#### [What you need to do]
Images in the entries are to be skipped, and everything else is to be written out exactly.

----

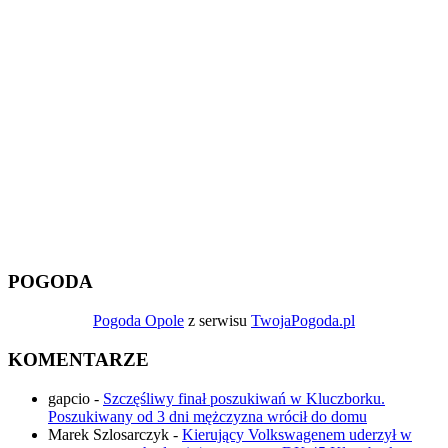
POGODA
Pogoda Opole
z serwisu
TwojaPogoda.pl
KOMENTARZE
gapcio
-
Szczęśliwy finał poszukiwań w Kluczborku.
Poszukiwany od 3 dni mężczyzna wrócił do domu
Marek Szlosarczyk
-
Kierujący Volkswagenem uderzył w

----

#### [Solution to this problem]
POGODA
Pogoda Opole
z serwisu
TwojaPogoda.pl
KOMENTARZE
gapcio
-
Szczęśliwy finał poszukiwań w Kluczborku.
Poszukiwany od 3 dni mężczyzna wrócił do domu
Marek Szlosarczyk
-
Kierujący Volkswagenem uderzył w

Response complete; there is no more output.